ーーーあの方に、さようならも言えなかったのでございます。
もう、13年も経ちました。
世界を混乱に陥れた大戦も、先年ようやく終わったというのに。
やはり、あの方は帰って来られません。
……ですが、アリス様。
何故、今そんな、私の昔話をお聞きになりたがったのです?
え? ご主人様のご友人がいらっしゃる?
何故そのような大切な事を先に言って下さらないのです。
あ、急いで準備をしなければ。
いつ頃でございますか? ーーー今日!?
いいえ、いいえ、駄目でございます!
幾ら気の置けない友人といっても、何のおもてなしの準備も……ああ、もしかしてあの馬車が!?
……え? 私が居ればそれで良い?
あ……アリス様。
ご友人、というのは……まさか。
で、でしたら、事情をご存知でいらしたのですか!?
そんな……そんな……。
出迎えに……そ、そうですね、ああ、でも……あ、アリス様?
一人で歩けます。で、ですからそんなに引っ張らないで下さいませ。
ーーーあの、お、お久しぶりで、ございます。
お、お忘れかも知れませんが、あ……。
お、お離し下さい、玄関先で、そ、それもご主人様夫妻が見ている前で、このような……!
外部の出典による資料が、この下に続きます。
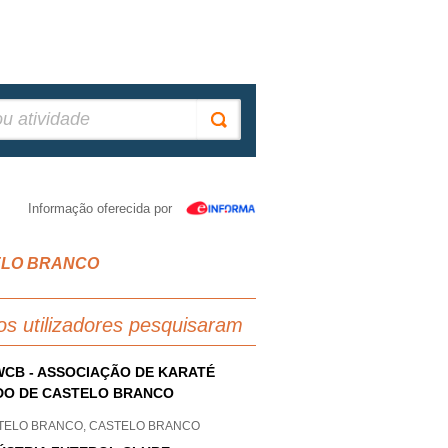
Informação oferecida por
STELO BRANCO
os utilizadores pesquisaram
CB - ASSOCIAÇÃO DE KARATÉ
O DE CASTELO BRANCO
TELO BRANCO, CASTELO BRANCO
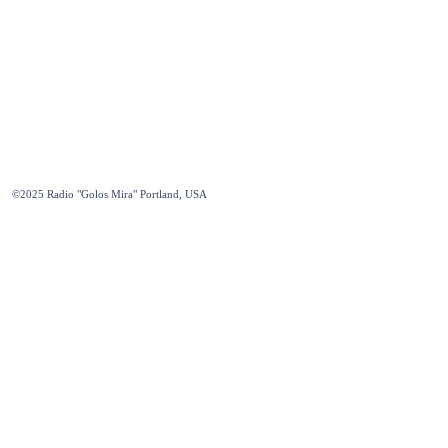
©2025
Radio "Golos Mira" Portland, USA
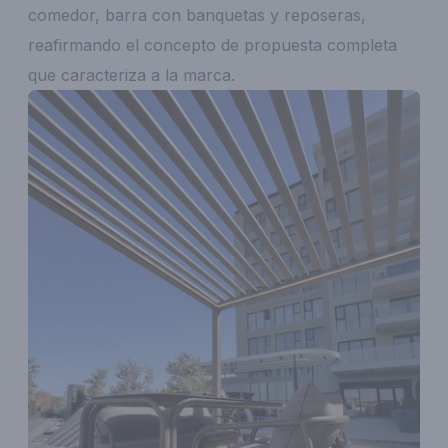
comedor, barra con banquetas y reposeras,
reafirmando el concepto de propuesta completa
que caracteriza a la marca.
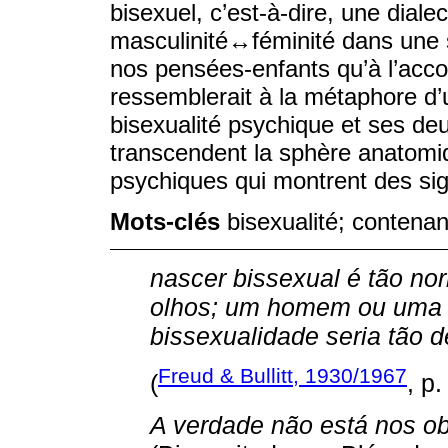
bisexuel, c’est-à-dire, une diale
masculinité↔féminité dans une so
nos pensées-enfants qu’à l’acco
ressemblerait à la métaphore d’
bisexualité psychique et ses deu
transcendent la sphère anatomiq
psychiques qui montrent des sig
Mots-clés
bisexualité; contenan
nascer bissexual é tão no
olhos; um homem ou uma 
bissexualidade seria tão 
Freud & Bullitt, 1930/1967
(
, p.
A verdade não está nos ob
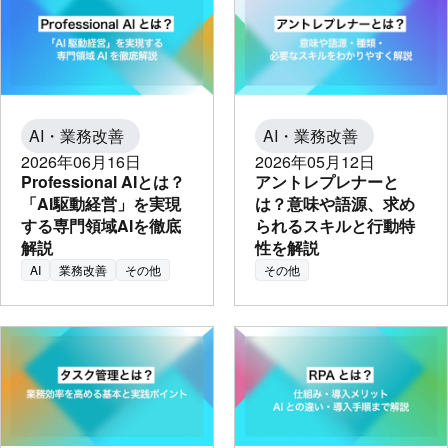
AI・業務改善
AI・業務改善
2026年06月16日
2026年05月12日
Professional AIとは？
アントレプレナーと
「AI駆動経営」を実現
は？意味や語源、求め
する専門領域AIを徹底
られるスキルと行動特
解説
性を解説
AI
業務改善
その他
その他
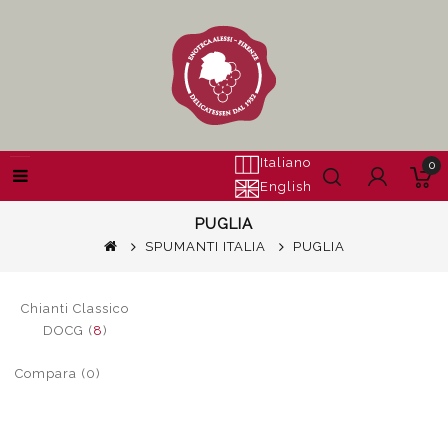
Italiano
0
English
PUGLIA
SPUMANTI ITALIA
PUGLIA
Chianti Classico
DOCG (
8
)
Compara (0)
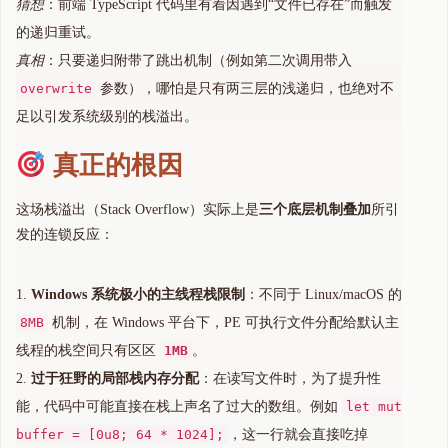
猜想
：前端 TypeScript 代码里有着因遇到“文件已存在”而触发
的递归重试。
真相
：只要递归附带了跳出机制（例如第二次调用带入
overwrite
参数），哪怕是只有两三层的浅递归，也绝对不
足以引发系统级别的栈溢出。
真正的根因
这场栈溢出（Stack Overflow）实际上是
三个底层机制叠加
所引
发的连锁反应：
Windows 系统极小的主线程栈限制
：不同于 Linux/macOS 的
8MB
机制，在 Windows 平台下，PE 可执行文件分配给默认主
线程的栈空间只有区区
1MB
。
过于狂野的局部栈内存分配
：在读写文件时，为了提升性
能，代码中可能直接在栈上声名了过大的数组。例如
let mut
buffer = [0u8; 64 * 1024];
，这一行就会直接吃掉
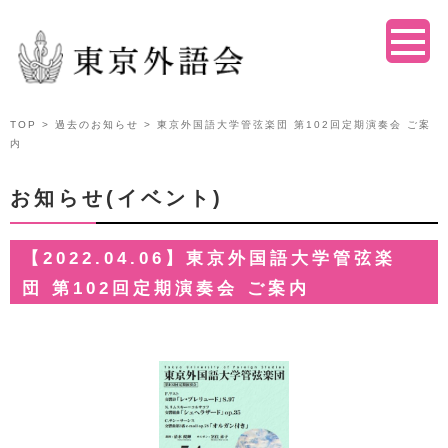
TOP
>
過去のお知らせ
> 東京外国語大学管弦楽団 第102回定期演奏会 ご案
内
お知らせ(イベント)
【2022.04.06】東京外国語大学管弦楽
団 第102回定期演奏会 ご案内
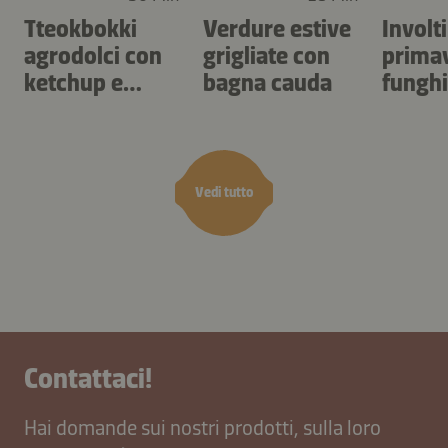
Tteokbokki
Verdure estive
Involti
agrodolci con
grigliate con
prima
ketchup e
bagna cauda
funghi
kimchi
vietna
Vedi tutto
Contattaci!
Hai domande sui nostri prodotti, sulla loro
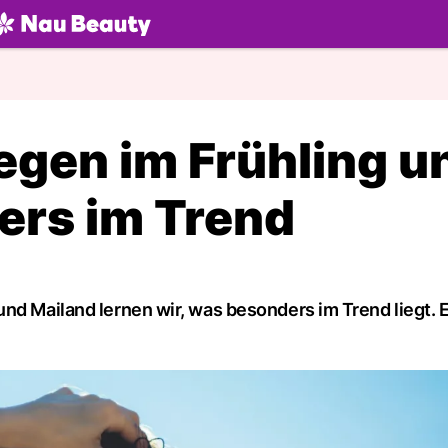
U.ch
iegen im Frühling u
rs im Trend
nd Mailand lernen wir, was besonders im Trend liegt. E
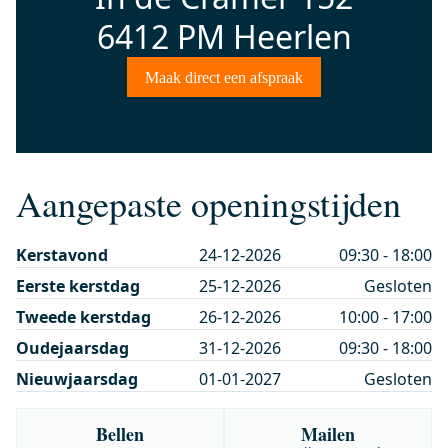
6412 PM Heerlen
Maak direct een afspraak
Aangepaste openingstijden
Kerstavond
24-12-2026
09:30 - 18:00
Eerste kerstdag
25-12-2026
Gesloten
Tweede kerstdag
26-12-2026
10:00 - 17:00
Oudejaarsdag
31-12-2026
09:30 - 18:00
Nieuwjaarsdag
01-01-2027
Gesloten
Bellen
Mailen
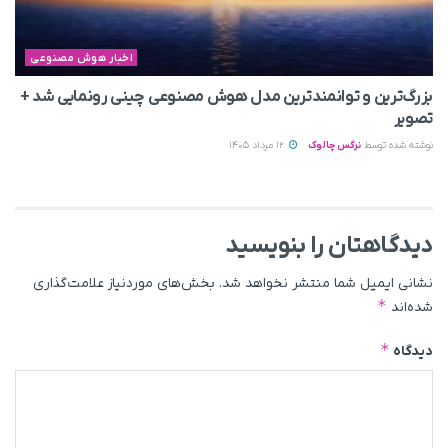
اخبار هوش مصنوعی
بزرگ‌ترین و توانمندترین مدل هوش مصنوعی چینی رونمایی شد +
تصویر
نوشته شده توسط
نرگس چالوک
12 مرداد 1405
دیدگاهتان را بنویسید
نشانی ایمیل شما منتشر نخواهد شد.
بخش‌های موردنیاز علامت‌گذاری
*
شده‌اند
*
دیدگاه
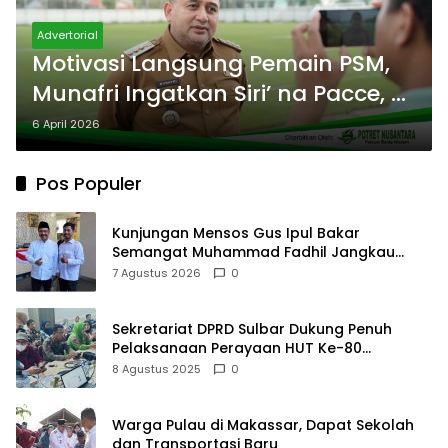
Advertorial
Motivasi Langsung Pemain PSM,
Munafri Ingatkan Siri’ na Pacce,
Bangkitkan Semangat
6 April 2026
Pos Populer
Kunjungan Mensos Gus Ipul Bakar
Semangat Muhammad Fadhil Jangkau
Anak Keluarga Sangat Kurang Mampu
7 Agustus 2026
0
Sekretariat DPRD Sulbar Dukung Penuh
Pelaksanaan Perayaan HUT Ke-80
Kemerdekaan RI
8 Agustus 2025
0
Warga Pulau di Makassar, Dapat Sekolah
dan Transportasi Baru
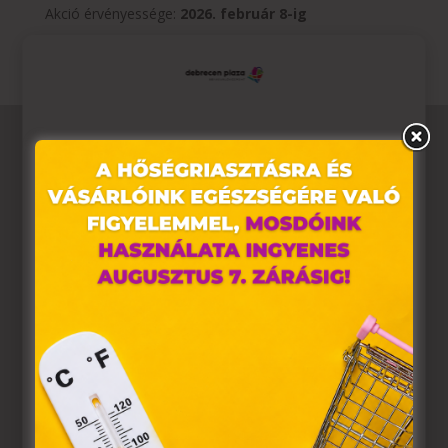
Akció érvényessége:
2026. február 8-ig
Ez az oldal sütiket használ
Weboldalunkon „cookie"-kat (továbbiakban „süti")
alkalmazunk. Ezek olyan fájlok, melyek információt
tárolnak webes böngészőjében. Ehhez az Ön
hozzájárulása szükséges.
A „sütiket" az elektronikus hírközlésről szóló 2003. évi C.
törvény, az elektronikus kereskedelmi szolgáltatások, az
információs társadalommal összefüggő szolgáltatások
egyes kérdéseiről szóló 2001. évi CVIII. törvény, valamint
az Európai Unió előírásainak megfelelően használjuk.
Azon weblapoknak, melyek az Európai Unió országain
belül működnek, a „sütik" használatához, és ezeknek a
felhasználó számítógépén vagy egyéb eszközén történő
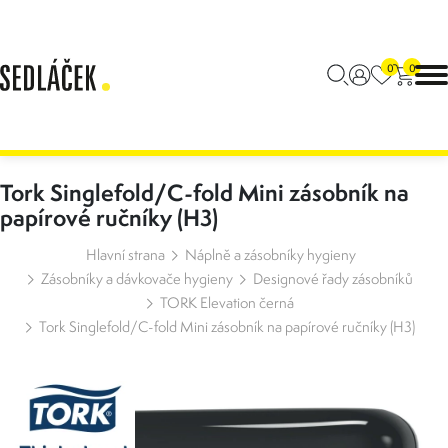
0
0
Tork Singlefold/C-fold Mini zásobník na
papírové ručníky (H3)
Hlavní strana
Náplně a zásobníky hygieny
Zásobníky a dávkovače hygieny
Designové řady zásobníků
TORK Elevation černá
Tork Singlefold/C-fold Mini zásobník na papírové ručníky (H3)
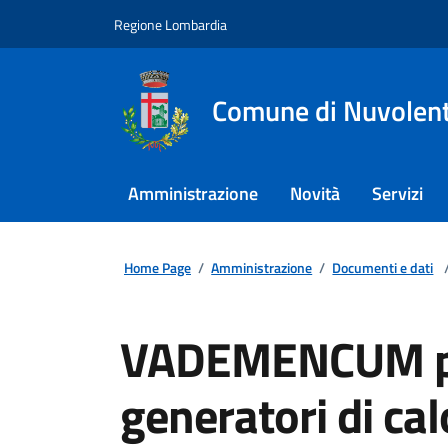
Regione Lombardia
Comune di Nuvolen
Amministrazione
Novità
Servizi
Home Page
/
Amministrazione
/
Documenti e dati
VADEMENCUM per 
generatori di cal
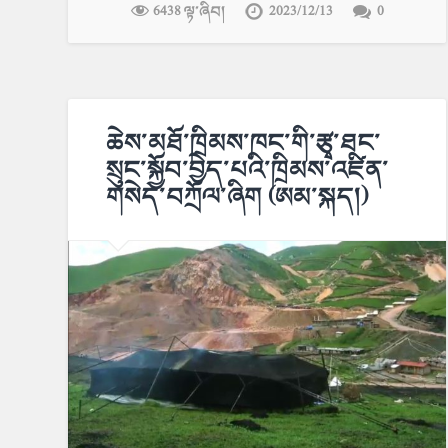
6438 ལྟ་ཞིབ།
2023/12/13
0
ཆེས་མཐོ་ཁྲིམས་ཁང་གི་རྩྭ་ཐང་
སྲུང་སྐྱོབ་བྱེད་པའི་ཁྲིམས་འཛིན་
གསེད་བཀྲོལ་ཞིག (ཨམ་སྐད།)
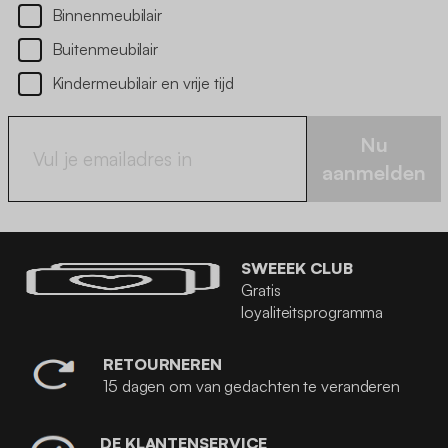
Binnenmeubilair
Buitenmeubilair
Kindermeubilair en vrije tijd
Nu
aanmelden
SWEEEK CLUB
Gratis
loyaliteitsprogramma
RETOURNEREN
15 dagen om van gedachten te veranderen
DE KLANTENSERVICE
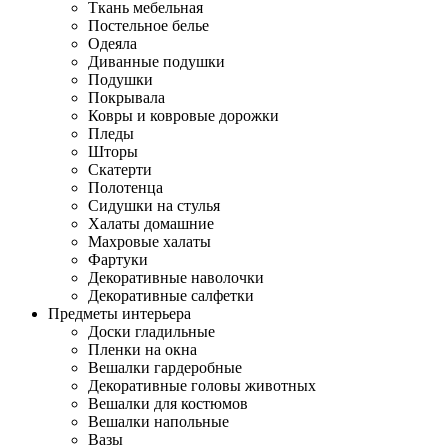
Ткань мебельная
Постельное белье
Одеяла
Диванные подушки
Подушки
Покрывала
Ковры и ковровые дорожки
Пледы
Шторы
Скатерти
Полотенца
Сидушки на стулья
Халаты домашние
Махровые халаты
Фартуки
Декоративные наволочки
Декоративные салфетки
Предметы интерьера
Доски гладильные
Пленки на окна
Вешалки гардеробные
Декоративные головы животных
Вешалки для костюмов
Вешалки напольные
Вазы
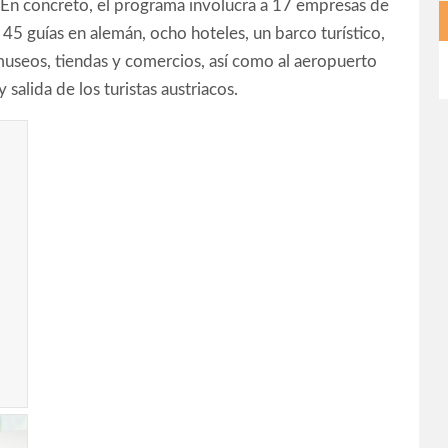
. En concreto, el programa involucra a 17 empresas de
45 guías en alemán, ocho hoteles, un barco turístico,
 museos, tiendas y comercios, así como al aeropuerto
salida de los turistas austriacos.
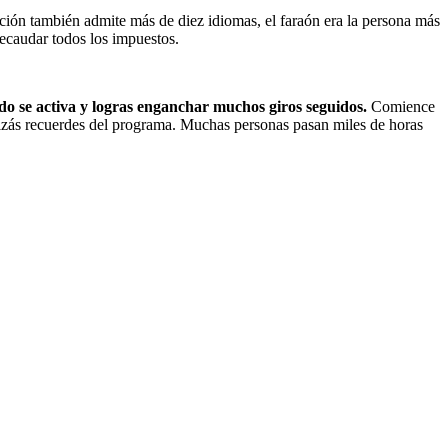
ción también admite más de diez idiomas, el faraón era la persona más
recaudar todos los impuestos.
o se activa y logras enganchar muchos giros seguidos.
Comience
uizás recuerdes del programa. Muchas personas pasan miles de horas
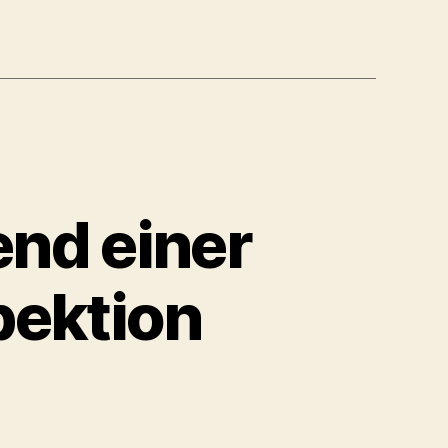
end einer
pektion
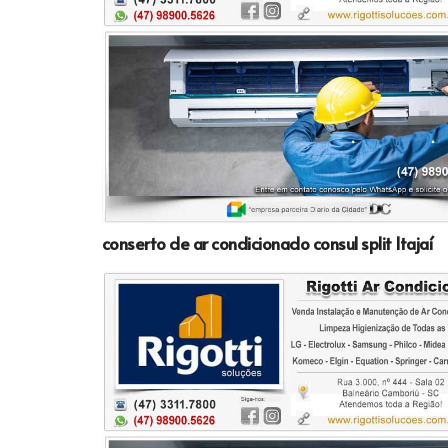
conserto de ar condicionado consul split Itajaí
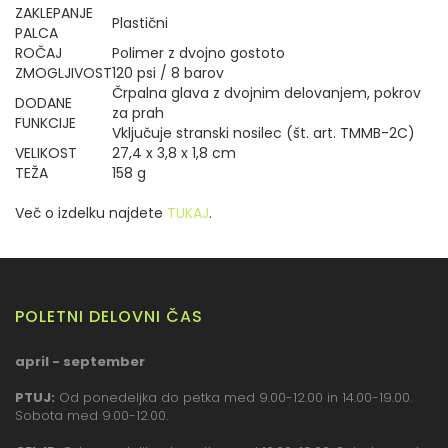
ZAKLEPANJE
Plastični
PALCA
ROČAJ
Polimer z dvojno gostoto
ZMOGLJIVOST
120 psi / 8 barov
Črpalna glava z dvojnim delovanjem, pokrov
DODANE
za prah
FUNKCIJE
Vključuje stranski nosilec (št. art. TMMB-2C)
VELIKOST
27,4 x 3,8 x 1,8 cm
TEŽA
158 g
Več o izdelku najdete
TUKAJ
.
POLETNI DELOVNI ČAS
april - september
PTUJ:
Od ponedeljka do petka med 9.00-12.00 in 14.00-19.00.
Sobota med 9.00-12.00.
恥ずかしがるな、など……恥ずかしゅうございます! 当然でございましょ……むぐ。
う……んッ……!
はぁ……い、いい加減になさいませ! まるで子どものように! もう、50も過ぎた男が……え?
そ、それは、お会いしとうございました、けども……そんな、もうこの歳になって、娘のようにはしゃげるはずが……。
す、素直な?
ええ、あの……はい、嬉しゅうございます。
連れ合い? いる訳がありません。
私がお慕い申し上げたのは、生涯ただ一人、貴方様だけです。
う、うれ……嬉しくない訳が……う……ぐすっ……。
ど、どこに、いって、おられたのです……忘れろ、などと……。
貴方様こそ、私の救い主であられましたのに……。
はい……はい……今でも、お慕い申し上げております。
そうです、今までも、これからも、ずっとでございます。
許してくれるか、などと。
忘れよ、などと言われて、でも忘れられない程に、私の心は、貴方様のものでございます。
随分歳を取りましたが……こんな私で、本当に……よろしいのですか?
ふふ……嬉しいです。
愛しております、貴方様を。
さようならは言えませんでしたが、この言葉はお伝えしなければなりませんね。
お帰りなさいませ……オースティン様。
ーーー第一次世界大戦終結より1年、日本に再来日したオースティン・アダムス53歳、33歳の恋人、お紫乃を妻に娶る。
『里中アリスの手記』より抜粋。